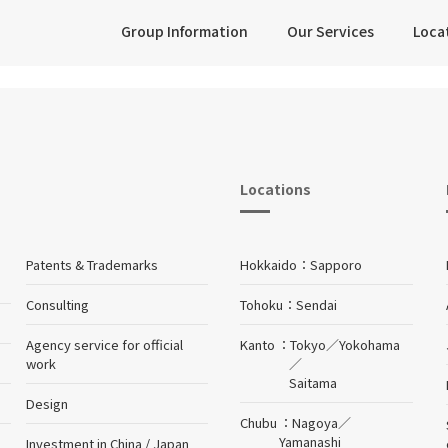
Group Information
Our Services
Loca
Locations
Patents & Trademarks
Hokkaido
Sapporo
Consulting
Tohoku
Sendai
Agency service for official
Kanto
Tokyo
／
Yokohama
work
／
Saitama
Design
Chubu
Nagoya
／
Yamanashi
Investment in China / Japan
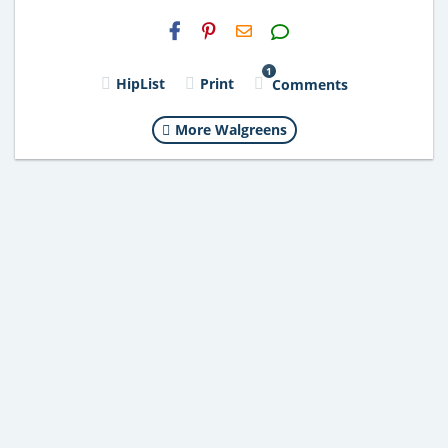
H2S
Email
1
HipList
Print
Comments
More Walgreens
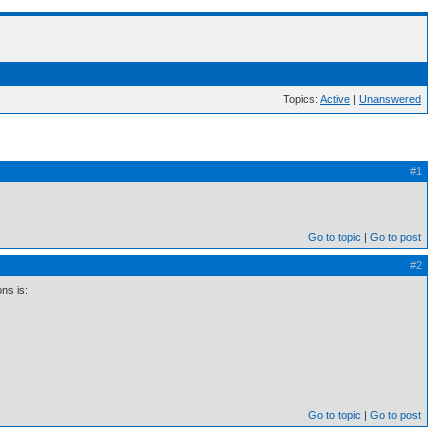
Topics:
Active
|
Unanswered
#1
Go to topic
Go to post
#2
ns is:
Go to topic
Go to post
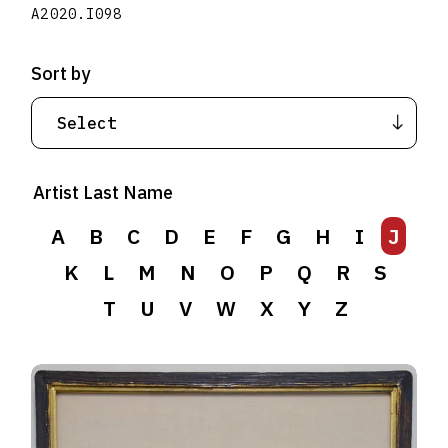
A2020.I098
Sort by
Artist Last Name
A
B
C
D
E
F
G
H
I
J
K
L
M
N
O
P
Q
R
S
T
U
V
W
X
Y
Z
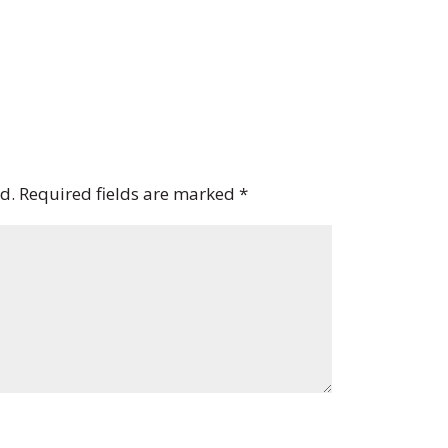
d.
Required fields are marked
*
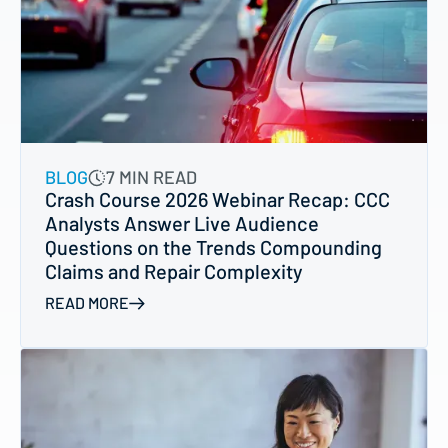
BLOG
7 MIN READ
Crash Course 2026 Webinar Recap: CCC
Analysts Answer Live Audience
Questions on the Trends Compounding
Claims and Repair Complexity
READ MORE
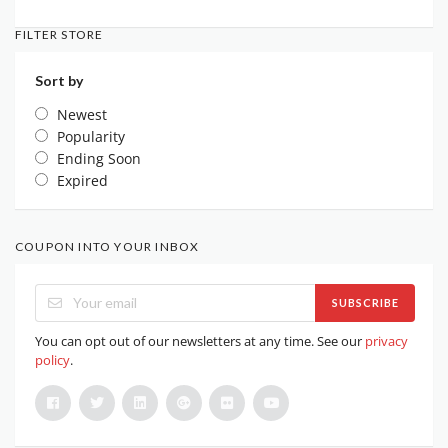
FILTER STORE
Sort by
Newest
Popularity
Ending Soon
Expired
COUPON INTO YOUR INBOX
SUBSCRIBE
You can opt out of our newsletters at any time. See our
privacy
policy
.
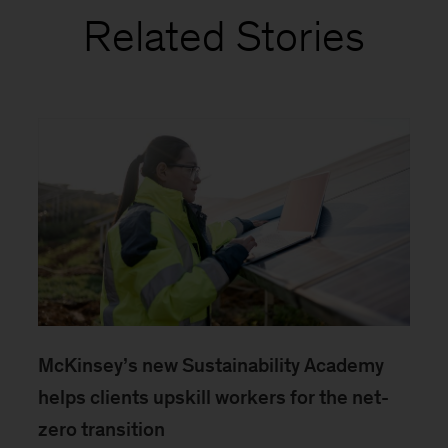
Related Stories
McKinsey’s new Sustainability Academy
helps clients upskill workers for the net-
zero transition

_ _ _

Above are the records; repeat them all exactly, without the pictures.

# [ANSWER TO THE EXERCISE]
Group Information
Our Services
Loca
Locations
Patents & Trademarks
Hokkaido
Sapporo
Consulting
Tohoku
Sendai
Agency service for official
Kanto
Tokyo
／
Yokohama
work
／
Saitama
Design
Chubu
Nagoya
／
Yamanashi
Investment in China / Japan
H2S
Email
1
HipList
Print
Comments
More Walgreens
Topics:
Active
|
Unanswered
#1
Go to topic
Go to post
#2
ns is:
Go to topic
Go to post
A2020.I098
Sort by
Artist Last Name
A
B
C
D
E
F
G
H
I
J
K
L
M
N
O
P
Q
R
S
T
U
V
W
X
Y
Z
d.
Required fields are marked
*
BLOG
7 MIN READ
Crash Course 2026 Webinar Recap: CCC
Analysts Answer Live Audience
Questions on the Trends Compounding
Claims and Repair Complexity
READ MORE
FILTER STORE
Sort by
Newest
Popularity
Ending Soon
Expired
COUPON INTO YOUR INBOX
SUBSCRIBE
You can opt out of our newsletters at any time. See our
privacy
policy
.
Related Stories
McKinsey’s new Sustainability Academy
helps clients upskill workers for the net-
zero transition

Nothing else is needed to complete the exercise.